**Task directions**. In the records below, find the line that contains "Image resolution: width=1280, height=898." and the line that contains "[Advertisement] (600, 651)", then retype exactly those two lines and every line between them.

**Data to process**.
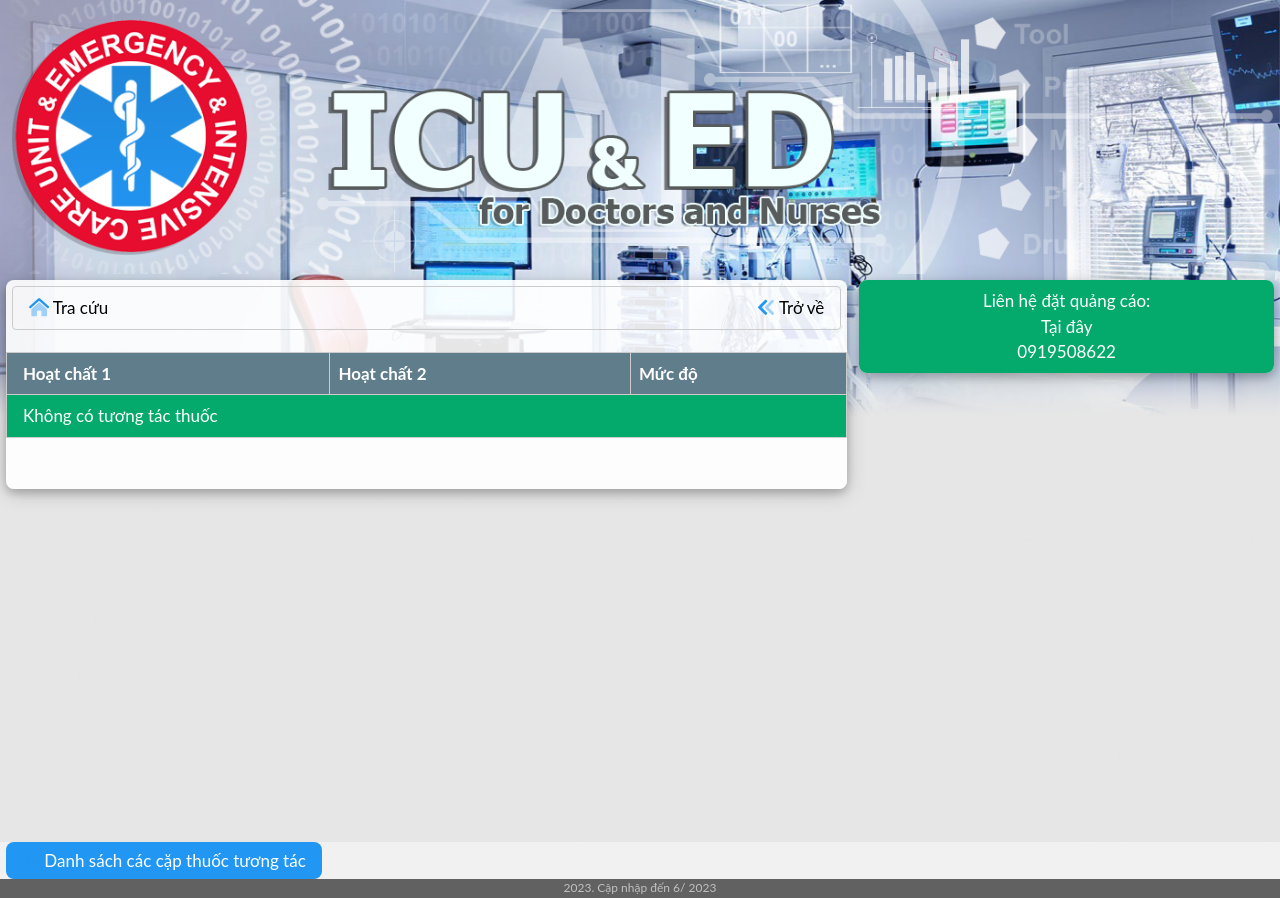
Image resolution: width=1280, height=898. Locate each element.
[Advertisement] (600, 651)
---
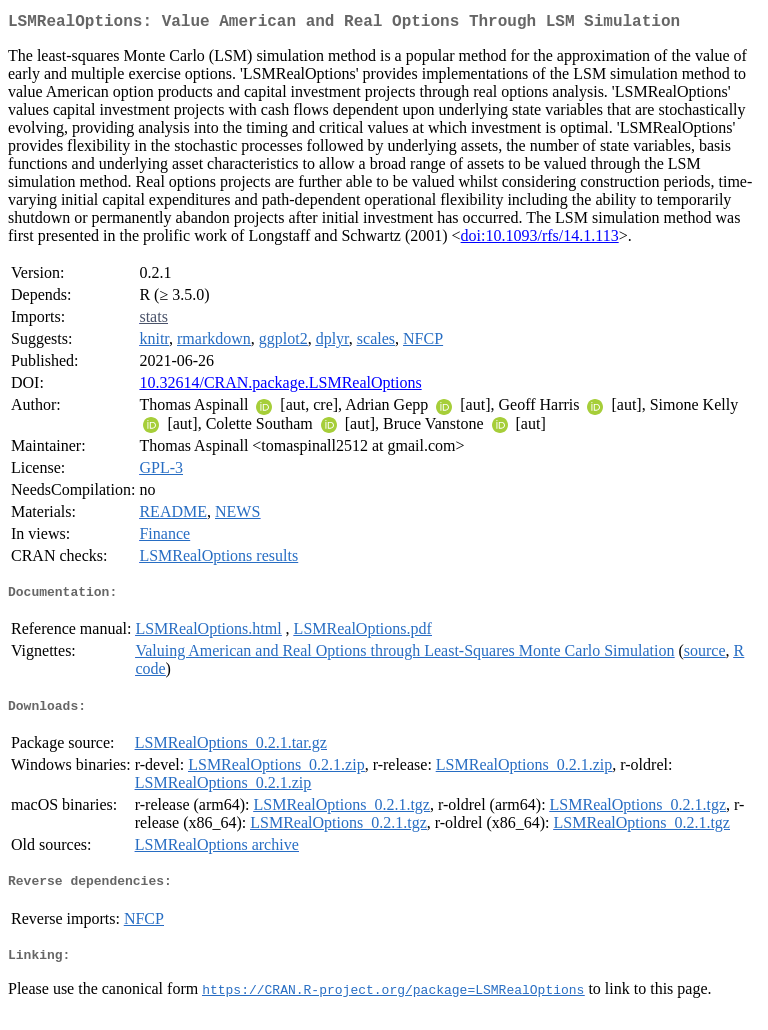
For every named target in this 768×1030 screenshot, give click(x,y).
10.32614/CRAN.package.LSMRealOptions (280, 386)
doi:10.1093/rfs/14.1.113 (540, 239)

**Reply**.
Image resolution: width=1280, height=898. Locate each element.
[Advertisement] (600, 651)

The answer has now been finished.